ARTICLE, Sole 24 Ore, E. Patta « Meloni « neutralise » Salvini et garantit un soutien absolu à l’Ukraine et à l’Otan » : « Giorgia Meloni ne perd pas son temps. Au lendemain du feu vert obtenu à sa candidature à la Présidence du Conseil lors de la longue réunion avec Silvio Berlusconi et Matteo Salvini, la dirigeante de Fratelli d'Italia a convoqué la direction nationale de son parti et s'est exprimée déjà en tant que chef de la coalition et possible chef de gouvernement. Il s’agit d’une tentative claire de rassurer les partenaires internationaux, et aussi d’un message indirect clair adressé à Salvini, qui s'est retrouvé dans la tempête sur les relations avec la Russie de V. Poutine. ‘’Les ombres russes sur la crise ? N’importe quoi", a déclaré le leader de la Ligue. Il a toutefois ajouté que "nous sommes pro-européens et atlantistes, mais cela ne signifie pas que nous ne voulons pas avoir de bonnes relations avec Poutine". C’est exactement cette ambiguïté que le Président du Conseil Mario Draghi a lui-même évoquée lors de son dernier discours au Sénat avec son J'accuse contre une partie de la majorité, c'est-à-dire la Ligue et les M5S. Meloni tient à se démarquer de ces ambiguïtés en rassurant les États-Unis et l'Europe sur l'axe atlantique. Bien sûr, il manque à la dirigeante du FdI des actions décisives : la prise de distance avec le fascisme et son attitude envers l'UE. Mais sur le front des finances publiques, un premier signal rassurant arrive à Bruxelles : "Nous avons besoin d'un gouvernement fort et crédible, avec un programme clair et défini" : en d'autres termes, il n’y aura pas de prévisions de dépenses financièrement insoutenables. »

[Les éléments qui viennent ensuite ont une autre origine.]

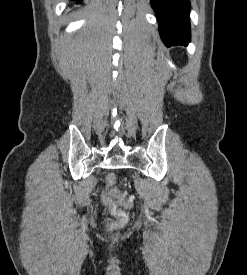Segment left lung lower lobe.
I'll use <instances>...</instances> for the list:
<instances>
[{
    "label": "left lung lower lobe",
    "mask_w": 247,
    "mask_h": 275,
    "mask_svg": "<svg viewBox=\"0 0 247 275\" xmlns=\"http://www.w3.org/2000/svg\"><path fill=\"white\" fill-rule=\"evenodd\" d=\"M167 47L187 46L190 42V0H151Z\"/></svg>",
    "instance_id": "0a47b994"
}]
</instances>
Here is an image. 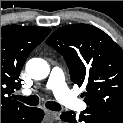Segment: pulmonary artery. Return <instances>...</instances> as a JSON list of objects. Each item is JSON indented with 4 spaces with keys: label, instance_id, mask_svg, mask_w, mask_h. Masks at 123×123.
<instances>
[{
    "label": "pulmonary artery",
    "instance_id": "e3ab8cb5",
    "mask_svg": "<svg viewBox=\"0 0 123 123\" xmlns=\"http://www.w3.org/2000/svg\"><path fill=\"white\" fill-rule=\"evenodd\" d=\"M47 88L50 89L56 99L64 105L76 110H82L85 108L84 103L76 98L68 89L63 71L60 68H53L51 70L47 81ZM24 94L29 95L31 94V91L26 90L24 91Z\"/></svg>",
    "mask_w": 123,
    "mask_h": 123
}]
</instances>
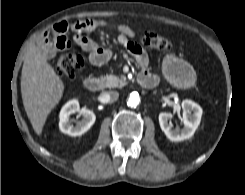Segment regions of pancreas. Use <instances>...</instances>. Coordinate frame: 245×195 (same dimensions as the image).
Masks as SVG:
<instances>
[{
  "instance_id": "pancreas-1",
  "label": "pancreas",
  "mask_w": 245,
  "mask_h": 195,
  "mask_svg": "<svg viewBox=\"0 0 245 195\" xmlns=\"http://www.w3.org/2000/svg\"><path fill=\"white\" fill-rule=\"evenodd\" d=\"M102 82L107 88H121L126 84V80L123 77L119 78L116 75L112 74L102 77Z\"/></svg>"
}]
</instances>
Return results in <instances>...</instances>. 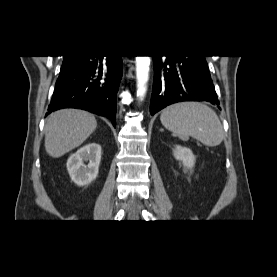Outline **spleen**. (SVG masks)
<instances>
[{
	"label": "spleen",
	"mask_w": 277,
	"mask_h": 277,
	"mask_svg": "<svg viewBox=\"0 0 277 277\" xmlns=\"http://www.w3.org/2000/svg\"><path fill=\"white\" fill-rule=\"evenodd\" d=\"M162 125L182 140L190 136L206 146H217L224 138L223 127L217 114L198 102L173 104L161 113Z\"/></svg>",
	"instance_id": "spleen-1"
}]
</instances>
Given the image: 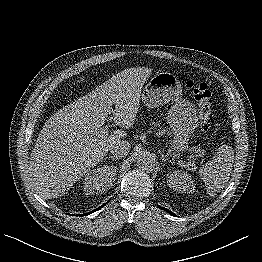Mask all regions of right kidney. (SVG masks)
Returning a JSON list of instances; mask_svg holds the SVG:
<instances>
[{"label": "right kidney", "instance_id": "ca27d5eb", "mask_svg": "<svg viewBox=\"0 0 262 262\" xmlns=\"http://www.w3.org/2000/svg\"><path fill=\"white\" fill-rule=\"evenodd\" d=\"M116 170L113 166H103L88 172L84 179V192L87 195L108 191L115 180Z\"/></svg>", "mask_w": 262, "mask_h": 262}]
</instances>
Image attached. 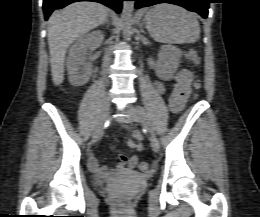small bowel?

PREMIER PLAN, La Repubblica, P. Berizzi, « Un visage, une race. Fratelli d’Italia et le pacte de fer avec les franquistes de Vox » : « Une ou deux fois par mois, en moyenne, Giorgia Meloni s'envole pour Madrid. Elle a des amitiés de longue date tant dans la capitale qu'à Barcelone. Certaines remontent à ses années de militantisme dans les organisations de jeunesse du Mouvement social italien, d'autres sont plus récentes. Depuis 2017-2018, les déplacements de Meloni en Espagne se sont intensifiés. Ce sont pour la plupart, des voyages politiques. Parce que Fratelli d’Italia et Vox sont « un visage, une race » (expression utilisée par les soldats italiens en Grèce en octobre 1940). En effet, ils sont alliés en Europe, membres du groupe des conservateurs et réformistes présidé par Meloni qui fonctionne sur l'axe Rome-Madrid-Varsovie. Avec deux différences. Premièrement : en Italie Fratelli d’Italia est donné premier parti dans les sondages, tandis que Vox lors des dernières élections générales espagnoles (2019, 15,09%) est devenu la troisième force du pays. Deuxièmement : certains députés de Vox viennent de l'armée. Ce sont les leaders, Meloni et Santiago Abascal, qui ont scellé l'alliance patriotique entre les deux mouvements. Jorge Buxadé, le leader de Vox au Parlement européen, est le plus proche de Meloni. Buxadé s'est présenté deux fois aux élections avec la Phalange espagnole dans les années 90, formation néofasciste qui conserve le nom du seul parti ayant existé pendant la dictature de Francisco Franco. En décembre 2021, Buxadé est l'invité du Fratelli d’Italia à son meeting annuel et déclare « Nous appelons à une alliance méditerranéenne qui s'oppose à cette Europe fédérale de bureaucrates qui croient que la politique est une feuille Excel ». Un autre nom clé sur la piste Rome-Madrid est celui de Macarena Olona. Député de Vox au parlement espagnol et candidat à la présidence dans la région d'Andalousie le 19 juin dernier. C'est elle qui a introduit Meloni dans le désormais célèbre discours musclé de Marbella contre les immigrants et le « lobby Lgbtq »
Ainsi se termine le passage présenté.